# photo



## olilly (Mar 3, 2008)

jack


----------



## ShaneLane (Aug 3, 2008)

So did that Jack go in the box? Im just curious because i keep one once and will never again. Also i bet that was fun on the bride i know those fight like hell Nice Fish


----------



## choppedliver (Apr 4, 2009)

> *ShaneLane (5/4/2009)*So did that Jack go in the box? Im just curious because i keep one once and will never again. Also i bet that was fun on the bride i know those fight like hell Nice Fish


Are they bad eating?


----------



## Chris V (Oct 18, 2007)

I've eaten small ones a couple times and each time was equally terrible. Very strong tasting fish even if you soak them in milk or Ice cold salt water first. I'll never eat one again but they are fun as hell to catch, pound for pound they are probably the strongest inshore fish.


----------



## ShaneLane (Aug 3, 2008)

I found the only way i could stand the taste was to make a fish spread out of it still really fishy


----------



## Pafisher (Mar 25, 2009)

C&R or sharkbait.

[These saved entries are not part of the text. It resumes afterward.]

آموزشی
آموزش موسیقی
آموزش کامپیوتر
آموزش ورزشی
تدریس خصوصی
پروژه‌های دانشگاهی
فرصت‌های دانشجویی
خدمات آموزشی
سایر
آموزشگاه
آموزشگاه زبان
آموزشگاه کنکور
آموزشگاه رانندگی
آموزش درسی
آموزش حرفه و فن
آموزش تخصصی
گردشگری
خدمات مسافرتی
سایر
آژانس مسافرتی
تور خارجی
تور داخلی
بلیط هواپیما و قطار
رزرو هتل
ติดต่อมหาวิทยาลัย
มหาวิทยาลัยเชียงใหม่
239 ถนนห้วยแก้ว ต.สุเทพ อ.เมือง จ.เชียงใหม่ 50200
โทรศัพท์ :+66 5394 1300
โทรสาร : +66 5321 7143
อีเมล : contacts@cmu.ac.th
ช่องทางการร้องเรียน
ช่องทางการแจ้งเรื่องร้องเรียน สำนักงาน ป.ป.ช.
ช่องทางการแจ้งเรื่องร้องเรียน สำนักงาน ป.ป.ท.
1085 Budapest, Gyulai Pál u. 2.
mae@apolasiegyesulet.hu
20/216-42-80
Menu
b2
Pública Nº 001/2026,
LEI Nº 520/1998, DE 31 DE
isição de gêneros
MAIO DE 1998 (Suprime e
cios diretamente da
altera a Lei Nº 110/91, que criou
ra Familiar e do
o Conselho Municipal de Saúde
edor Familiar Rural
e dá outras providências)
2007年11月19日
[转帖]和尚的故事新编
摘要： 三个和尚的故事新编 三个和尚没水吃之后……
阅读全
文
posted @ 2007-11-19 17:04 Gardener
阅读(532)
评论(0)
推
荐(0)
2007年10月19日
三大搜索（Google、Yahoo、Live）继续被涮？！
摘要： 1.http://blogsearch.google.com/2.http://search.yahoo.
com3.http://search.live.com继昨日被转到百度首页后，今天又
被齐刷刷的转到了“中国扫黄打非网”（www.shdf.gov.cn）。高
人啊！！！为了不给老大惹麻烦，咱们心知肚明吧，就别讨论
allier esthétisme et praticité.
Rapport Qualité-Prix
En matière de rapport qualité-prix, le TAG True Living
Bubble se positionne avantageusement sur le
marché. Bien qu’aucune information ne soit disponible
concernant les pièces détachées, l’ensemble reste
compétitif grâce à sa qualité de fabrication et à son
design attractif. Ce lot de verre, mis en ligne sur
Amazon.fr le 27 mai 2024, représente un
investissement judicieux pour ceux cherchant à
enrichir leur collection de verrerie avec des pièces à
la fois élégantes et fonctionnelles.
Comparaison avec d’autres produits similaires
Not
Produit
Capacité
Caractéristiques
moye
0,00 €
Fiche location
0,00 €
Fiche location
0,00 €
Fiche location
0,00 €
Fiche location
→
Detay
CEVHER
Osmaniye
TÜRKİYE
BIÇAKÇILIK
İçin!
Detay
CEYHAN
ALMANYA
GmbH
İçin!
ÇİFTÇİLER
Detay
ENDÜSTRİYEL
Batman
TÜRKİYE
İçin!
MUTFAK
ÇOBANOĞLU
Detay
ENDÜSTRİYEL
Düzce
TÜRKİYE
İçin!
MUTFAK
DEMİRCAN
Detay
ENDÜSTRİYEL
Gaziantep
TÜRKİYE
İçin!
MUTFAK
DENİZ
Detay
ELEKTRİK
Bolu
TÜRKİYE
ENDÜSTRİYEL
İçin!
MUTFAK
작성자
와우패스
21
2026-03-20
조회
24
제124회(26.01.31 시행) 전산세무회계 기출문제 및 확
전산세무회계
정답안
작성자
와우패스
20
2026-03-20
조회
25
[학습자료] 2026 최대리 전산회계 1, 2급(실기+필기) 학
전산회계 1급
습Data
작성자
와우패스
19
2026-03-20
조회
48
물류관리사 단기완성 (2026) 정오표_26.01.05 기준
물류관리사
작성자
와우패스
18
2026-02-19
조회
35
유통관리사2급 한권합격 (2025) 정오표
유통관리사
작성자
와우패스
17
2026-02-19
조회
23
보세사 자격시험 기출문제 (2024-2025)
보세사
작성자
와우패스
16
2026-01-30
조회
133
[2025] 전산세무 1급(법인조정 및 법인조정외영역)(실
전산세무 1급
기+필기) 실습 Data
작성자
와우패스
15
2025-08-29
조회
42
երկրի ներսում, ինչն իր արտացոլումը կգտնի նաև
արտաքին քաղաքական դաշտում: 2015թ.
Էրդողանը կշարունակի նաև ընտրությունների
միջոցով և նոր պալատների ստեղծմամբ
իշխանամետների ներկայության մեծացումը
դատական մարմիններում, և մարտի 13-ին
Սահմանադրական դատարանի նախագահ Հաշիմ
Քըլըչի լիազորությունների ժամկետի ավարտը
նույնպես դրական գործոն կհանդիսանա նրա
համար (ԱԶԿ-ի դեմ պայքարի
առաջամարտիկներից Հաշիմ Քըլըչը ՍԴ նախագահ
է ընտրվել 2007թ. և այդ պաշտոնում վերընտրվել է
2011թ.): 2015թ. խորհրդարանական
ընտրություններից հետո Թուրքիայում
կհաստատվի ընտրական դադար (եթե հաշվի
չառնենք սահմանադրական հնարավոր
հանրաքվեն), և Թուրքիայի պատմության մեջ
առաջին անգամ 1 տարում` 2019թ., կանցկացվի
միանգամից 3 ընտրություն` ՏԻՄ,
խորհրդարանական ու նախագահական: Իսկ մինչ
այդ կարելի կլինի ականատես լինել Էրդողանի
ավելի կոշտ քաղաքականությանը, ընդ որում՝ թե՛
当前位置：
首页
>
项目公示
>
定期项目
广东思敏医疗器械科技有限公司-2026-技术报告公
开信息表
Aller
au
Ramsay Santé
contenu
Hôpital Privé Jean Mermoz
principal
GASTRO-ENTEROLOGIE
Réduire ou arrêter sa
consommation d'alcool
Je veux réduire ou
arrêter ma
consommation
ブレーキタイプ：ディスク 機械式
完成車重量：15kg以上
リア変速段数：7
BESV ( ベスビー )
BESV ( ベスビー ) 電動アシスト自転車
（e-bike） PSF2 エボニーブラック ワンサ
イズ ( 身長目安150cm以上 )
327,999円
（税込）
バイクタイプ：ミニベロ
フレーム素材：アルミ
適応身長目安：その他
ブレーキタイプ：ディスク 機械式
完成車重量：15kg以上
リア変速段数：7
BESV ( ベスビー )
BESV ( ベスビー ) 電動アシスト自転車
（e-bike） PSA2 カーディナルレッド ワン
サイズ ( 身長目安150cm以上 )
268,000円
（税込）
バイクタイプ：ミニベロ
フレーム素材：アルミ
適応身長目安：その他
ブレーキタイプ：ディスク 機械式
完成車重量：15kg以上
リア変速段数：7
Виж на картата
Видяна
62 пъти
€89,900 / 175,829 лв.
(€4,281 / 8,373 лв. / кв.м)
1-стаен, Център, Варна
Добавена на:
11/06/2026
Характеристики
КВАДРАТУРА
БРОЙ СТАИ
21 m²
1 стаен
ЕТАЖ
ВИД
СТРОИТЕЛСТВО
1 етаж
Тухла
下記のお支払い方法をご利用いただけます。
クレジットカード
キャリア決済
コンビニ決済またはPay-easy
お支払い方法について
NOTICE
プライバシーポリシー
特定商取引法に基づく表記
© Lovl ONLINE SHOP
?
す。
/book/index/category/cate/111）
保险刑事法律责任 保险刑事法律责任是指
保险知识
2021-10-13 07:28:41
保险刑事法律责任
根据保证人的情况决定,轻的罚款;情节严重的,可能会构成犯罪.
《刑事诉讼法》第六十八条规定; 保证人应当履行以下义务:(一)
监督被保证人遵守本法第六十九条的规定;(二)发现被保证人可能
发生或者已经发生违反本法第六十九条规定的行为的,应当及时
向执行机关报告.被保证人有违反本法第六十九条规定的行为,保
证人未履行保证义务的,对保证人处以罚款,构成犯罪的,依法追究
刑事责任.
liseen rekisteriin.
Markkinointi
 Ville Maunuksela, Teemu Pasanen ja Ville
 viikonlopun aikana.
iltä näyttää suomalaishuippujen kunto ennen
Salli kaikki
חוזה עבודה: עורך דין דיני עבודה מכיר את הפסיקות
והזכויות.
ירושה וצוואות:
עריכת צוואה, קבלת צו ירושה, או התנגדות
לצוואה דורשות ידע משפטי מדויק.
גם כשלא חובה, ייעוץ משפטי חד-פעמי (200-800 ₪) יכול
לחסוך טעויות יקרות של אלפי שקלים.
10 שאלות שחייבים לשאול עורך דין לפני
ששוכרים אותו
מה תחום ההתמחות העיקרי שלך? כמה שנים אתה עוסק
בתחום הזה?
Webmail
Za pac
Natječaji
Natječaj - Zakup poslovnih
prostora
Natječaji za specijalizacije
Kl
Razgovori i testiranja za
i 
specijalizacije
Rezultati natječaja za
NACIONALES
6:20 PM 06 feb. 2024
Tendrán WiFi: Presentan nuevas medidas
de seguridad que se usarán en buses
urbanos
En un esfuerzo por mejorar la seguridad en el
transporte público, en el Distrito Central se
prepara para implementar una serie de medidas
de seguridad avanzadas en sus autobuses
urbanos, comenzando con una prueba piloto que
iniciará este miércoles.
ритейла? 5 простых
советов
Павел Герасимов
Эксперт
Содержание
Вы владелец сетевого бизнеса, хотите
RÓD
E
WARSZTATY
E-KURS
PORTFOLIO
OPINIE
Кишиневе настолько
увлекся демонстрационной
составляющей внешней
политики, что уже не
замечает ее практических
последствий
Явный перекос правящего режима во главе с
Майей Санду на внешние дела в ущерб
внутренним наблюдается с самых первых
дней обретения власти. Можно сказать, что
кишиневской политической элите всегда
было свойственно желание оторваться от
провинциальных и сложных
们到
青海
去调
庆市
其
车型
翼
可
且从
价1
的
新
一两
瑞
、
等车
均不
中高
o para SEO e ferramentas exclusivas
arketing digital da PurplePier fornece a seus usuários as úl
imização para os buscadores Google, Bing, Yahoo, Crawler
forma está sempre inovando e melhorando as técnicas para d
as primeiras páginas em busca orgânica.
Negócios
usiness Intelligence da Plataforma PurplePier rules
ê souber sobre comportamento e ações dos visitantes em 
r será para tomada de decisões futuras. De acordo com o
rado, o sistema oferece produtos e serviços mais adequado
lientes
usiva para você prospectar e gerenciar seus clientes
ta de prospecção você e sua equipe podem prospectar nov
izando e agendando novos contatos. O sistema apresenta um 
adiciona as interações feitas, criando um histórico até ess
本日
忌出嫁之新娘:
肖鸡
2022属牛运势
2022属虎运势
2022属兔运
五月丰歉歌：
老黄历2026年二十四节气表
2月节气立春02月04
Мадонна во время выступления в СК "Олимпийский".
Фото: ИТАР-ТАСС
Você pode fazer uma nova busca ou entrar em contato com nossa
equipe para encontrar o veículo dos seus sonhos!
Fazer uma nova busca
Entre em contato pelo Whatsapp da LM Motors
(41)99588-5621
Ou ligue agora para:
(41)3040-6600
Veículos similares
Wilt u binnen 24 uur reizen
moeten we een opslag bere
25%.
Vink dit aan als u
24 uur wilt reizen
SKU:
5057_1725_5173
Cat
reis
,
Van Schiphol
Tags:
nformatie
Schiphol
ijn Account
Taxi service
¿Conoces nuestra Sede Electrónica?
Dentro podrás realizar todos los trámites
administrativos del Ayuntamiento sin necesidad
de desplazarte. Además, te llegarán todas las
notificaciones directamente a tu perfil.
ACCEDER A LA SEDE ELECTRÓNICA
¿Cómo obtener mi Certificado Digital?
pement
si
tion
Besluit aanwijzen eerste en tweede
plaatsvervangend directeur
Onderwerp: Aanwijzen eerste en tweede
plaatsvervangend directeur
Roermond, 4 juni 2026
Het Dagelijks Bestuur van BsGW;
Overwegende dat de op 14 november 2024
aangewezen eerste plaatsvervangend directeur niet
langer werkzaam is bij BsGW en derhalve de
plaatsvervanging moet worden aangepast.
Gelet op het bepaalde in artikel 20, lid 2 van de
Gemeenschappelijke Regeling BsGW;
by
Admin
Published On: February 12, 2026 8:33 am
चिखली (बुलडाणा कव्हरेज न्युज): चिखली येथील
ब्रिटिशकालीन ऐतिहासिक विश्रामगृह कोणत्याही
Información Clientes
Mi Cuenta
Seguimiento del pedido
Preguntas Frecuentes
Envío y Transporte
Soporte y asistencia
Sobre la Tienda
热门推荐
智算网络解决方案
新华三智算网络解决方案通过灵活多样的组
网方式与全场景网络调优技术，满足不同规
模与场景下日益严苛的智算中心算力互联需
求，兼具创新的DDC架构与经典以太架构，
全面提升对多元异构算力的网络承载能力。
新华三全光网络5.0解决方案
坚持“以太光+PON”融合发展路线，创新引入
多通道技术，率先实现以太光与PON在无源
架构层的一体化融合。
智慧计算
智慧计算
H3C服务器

That's about all they are good for.


----------



## fishinstevez (Oct 26, 2008)

fun to catch not very good eating. what did you catch him on?


----------



## [email protected] (Oct 4, 2007)

nice catch !!!!


----------



## REDFISH101 (Mar 27, 2009)

nice catch got to love them inshore jacks pound for pound the best inshore fighters congrates...:clap


----------



## konz (Oct 1, 2007)

I still haven't caught one yet..........nice catch!


----------



## Wade Schepper (Mar 11, 2009)

very nice jack, good job.


----------



## ShaneLane (Aug 3, 2008)

Konz,





Those are awesome fish for a fight i caught one on a top dog and it spooled all the line off of my light duty reel it got to the end and a got it back to the boat then it did it again then finally got it to the boat. VERY fun fish to catch


----------



## Dylan (Apr 15, 2008)

I bet he tried to pull you off the bridge...The only way I have ever eaten them was smoked..Not to bad...Im sure any other way:sick


----------